The move by the Central bank is CORRECT.

The RD$ Peso WAS overvalued by around 25%-30% when it was 16.67 pesos for a Dollar, which means it market value should be around 21.66. But there are many market forces acting on te exchange rate.

> 35% increase in the amount of pesos circulating
> Less demand for dollars for import
> Less supply of dollars from exports, tourism and remittances
> Capital flying into the country
> Foreign Investment increasing
> Higher interest rates in the DR than in US
> Low Inflation

These are only some of the forces in play and they do not particularly imply that the exchange rate will go all the way up to 21.66. These forces might keep it from making a correction or adjustment. So the wisest thing the Central Bank could do was to let it float so it reaches its real market level, since the Central Bank, nor anyone else, really knows what the real equilibrium market rate is.
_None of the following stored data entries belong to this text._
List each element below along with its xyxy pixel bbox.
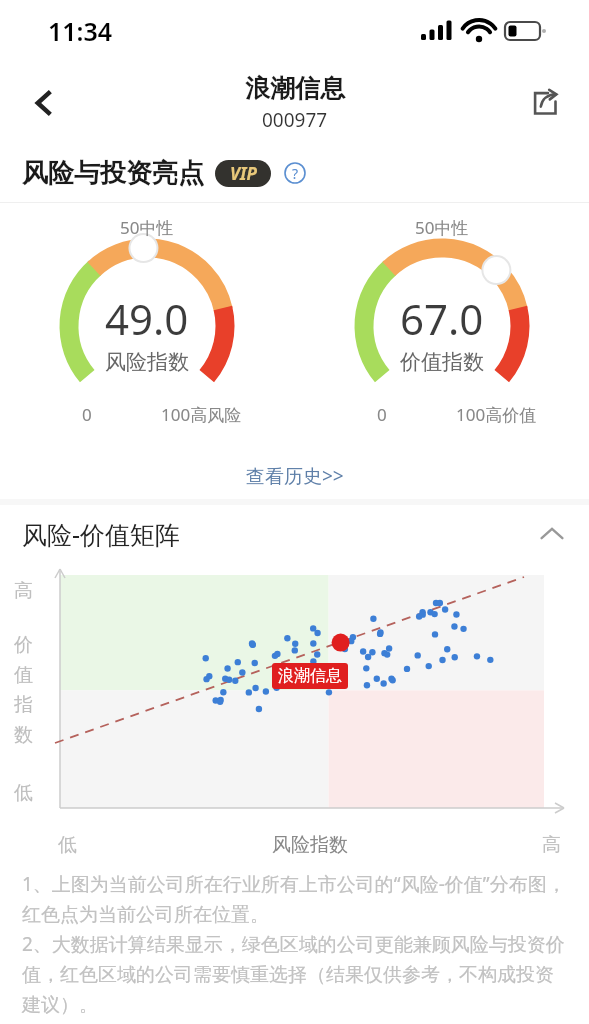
staticText: 值: [14, 663, 33, 687]
button[interactable]: 风险-价值矩阵: [0, 505, 589, 563]
button[interactable]: 浪潮信息: [272, 663, 348, 689]
staticText: 风险指数: [272, 833, 348, 857]
staticText: 49.0: [105, 290, 189, 347]
button[interactable]: Share: [519, 77, 571, 129]
staticText: 50中性: [120, 216, 174, 239]
staticText: 67.0: [400, 290, 484, 347]
staticText: VIP: [230, 162, 257, 185]
button[interactable]: VIP: [215, 160, 271, 187]
staticText: 高: [542, 833, 561, 857]
staticText: 指: [14, 693, 33, 717]
button[interactable]: 查看历史>>: [238, 455, 352, 497]
staticText: 风险与投资亮点: [22, 157, 204, 190]
staticText: 1、上图为当前公司所在行业所有上市公司的“风险-价值”分布图，红色点为当前公司所…: [22, 871, 569, 927]
staticText: 低: [58, 833, 77, 857]
staticText: 价: [14, 633, 33, 657]
staticText: 100高风险: [161, 403, 242, 426]
staticText: 浪潮信息: [245, 73, 345, 104]
button[interactable]: Back: [18, 77, 70, 129]
staticText: 2、大数据计算结果显示，绿色区域的公司更能兼顾风险与投资价值，红色区域的公司需要…: [22, 931, 569, 1017]
staticText: 价值指数: [400, 349, 484, 375]
staticText: 低: [14, 781, 33, 805]
staticText: 11:34: [48, 14, 113, 48]
staticText: 高: [14, 579, 33, 603]
staticText: 浪潮信息: [278, 666, 342, 686]
staticText: 50中性: [415, 216, 469, 239]
other: Collapse: [539, 521, 565, 547]
button[interactable]: Help: [284, 162, 306, 184]
staticText: ?: [292, 164, 299, 183]
staticText: 0: [82, 403, 92, 426]
staticText: 100高价值: [456, 403, 537, 426]
staticText: 000977: [262, 107, 328, 133]
staticText: 风险-价值矩阵: [22, 517, 181, 551]
staticText: 风险指数: [105, 349, 189, 375]
staticText: 查看历史>>: [246, 463, 344, 489]
staticText: 0: [377, 403, 387, 426]
staticText: 数: [14, 723, 33, 747]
for information on the different rates daily, weekly, monthly and yearly go to

www.bancentral.gov.do

where you will find this data and much more.
 

mondongo

Bronze
Jan 1, 2002
1,533
6
38
thanks for respoding,frederic

If the DR$ does fall by 30%, does that suggest possible inflation due to the corresponding increase in imported prices?


mondongo
 

frederic

DR1 Expert
Jan 1, 2002
93
0
0
Its the other way around

Its the other way around, its because the exchange rate does not reflect the previous loss of its internal purchasing power that a currency becomes "overvalued"; because its value outside is above its value inside.

On the other hand, inflation is the sustained increase in prices, not a one time price adjustment; so consequently, a devaluation WILL increase the prices of imported products, but that increase WILL NOT imply inflation, only a one time price increase.